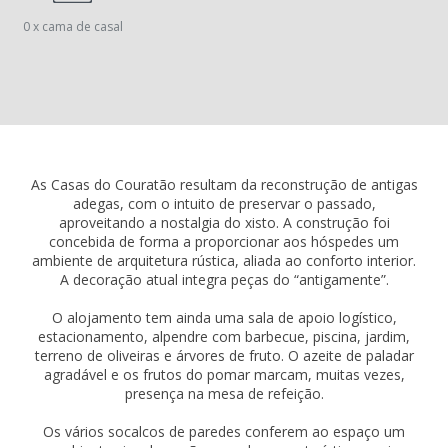
0 x cama de casal
As Casas do Couratão resultam da reconstrução de antigas
adegas, com o intuito de preservar o passado,
aproveitando a nostalgia do xisto. A construção foi
concebida de forma a proporcionar aos hóspedes um
ambiente de arquitetura rústica, aliada ao conforto interior.
A decoração atual integra peças do “antigamente”.
O alojamento tem ainda uma sala de apoio logístico,
estacionamento, alpendre com barbecue, piscina, jardim,
terreno de oliveiras e árvores de fruto. O azeite de paladar
agradável e os frutos do pomar marcam, muitas vezes,
presença na mesa de refeição.
Os vários socalcos de paredes conferem ao espaço um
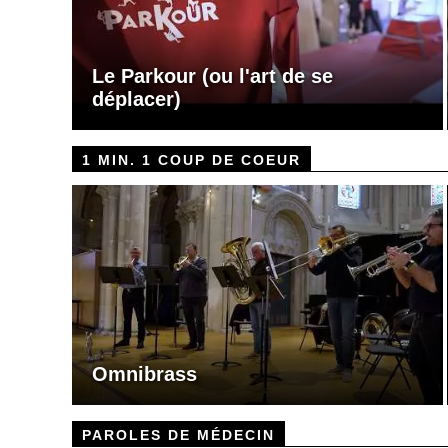
Le Parkour (ou l'art de se
déplacer)
1 MIN. 1 COUP DE COEUR
Omnibrass
PAROLES DE MÉDECIN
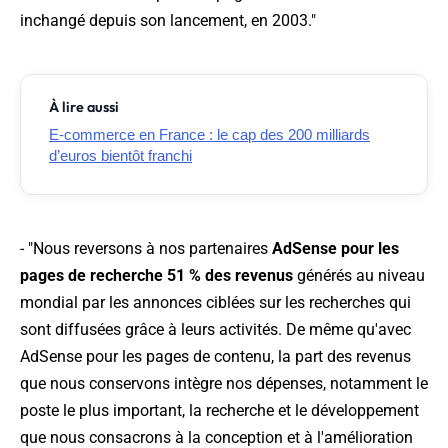
inchangé depuis son lancement, en 2003.
"
À lire aussi
E-commerce en France : le cap des 200 milliards
d’euros bientôt franchi
- "
Nous reversons à nos partenaires
AdSense pour les
pages de recherche 51 % des revenus
générés au niveau
mondial par les annonces ciblées sur les recherches qui
sont diffusées grâce à leurs activités. De même qu'avec
AdSense pour les pages de contenu, la part des revenus
que nous conservons intègre nos dépenses, notamment le
poste le plus important, la recherche et le développement
que nous consacrons à la conception et à l'amélioration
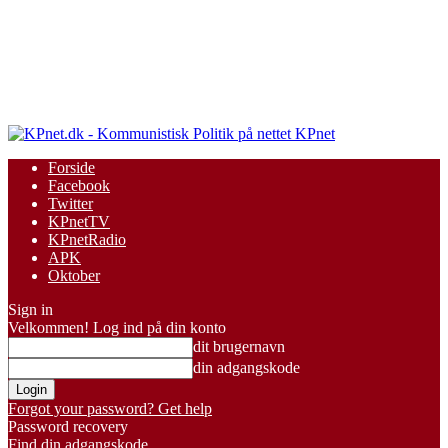
KPnet
Forside
Facebook
Twitter
KPnetTV
KPnetRadio
APK
Oktober
Sign in
Velkommen! Log ind på din konto
dit brugernavn
din adgangskode
Forgot your password? Get help
Password recovery
Find din adgangskode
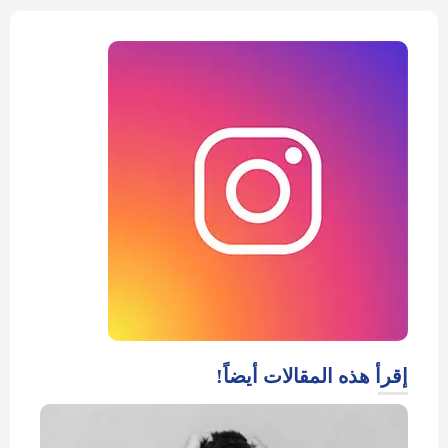
إقرأ هذه المقالات أيضاً!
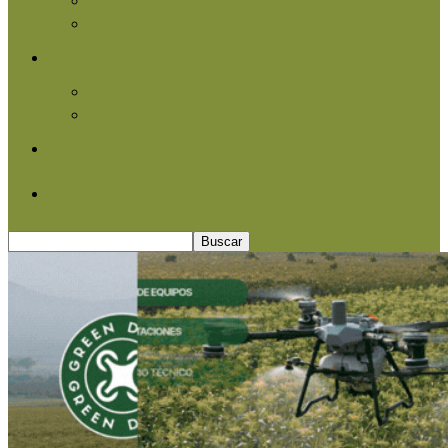
Agroindustria
Otros
Informe Especial
Entrevistas
Contacto
Quiénes somos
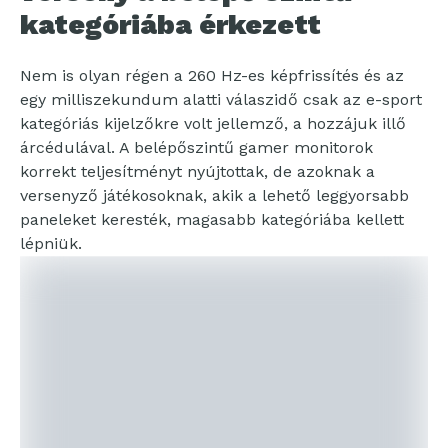
kategóriába érkezett
Nem is olyan régen a 260 Hz-es képfrissítés és az
egy milliszekundum alatti válaszidő csak az e-sport
kategóriás kijelzőkre volt jellemző, a hozzájuk illő
árcédulával. A belépőszintű gamer monitorok
korrekt teljesítményt nyújtottak, de azoknak a
versenyző játékosoknak, akik a lehető leggyorsabb
paneleket keresték, magasabb kategóriába kellett
lépniük.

***

TRY IT = Output exactly those lines of the data above that run from the line with "pages de recherche 51 % des revenus" up to and including the line with "Nem is olyan". No pictures go in.

YOUR RESPONSE =
pages de recherche 51 % des revenus
générés au niveau
mondial par les annonces ciblées sur les recherches qui
sont diffusées grâce à leurs activités. De même qu'avec
AdSense pour les pages de contenu, la part des revenus
que nous conservons intègre nos dépenses, notamment le
poste le plus important, la recherche et le développement
que nous consacrons à la conception et à l'amélioration
KPnet
Forside
Facebook
Twitter
KPnetTV
KPnetRadio
APK
Oktober
Sign in
Velkommen! Log ind på din konto
dit brugernavn
din adgangskode
Forgot your password? Get help
Password recovery
Find din adgangskode
إقرأ هذه المقالات أيضاً!
Agroindustria
Otros
Informe Especial
Entrevistas
Contacto
Quiénes somos
kategóriába érkezett
Nem is olyan régen a 260 Hz-es képfrissítés és az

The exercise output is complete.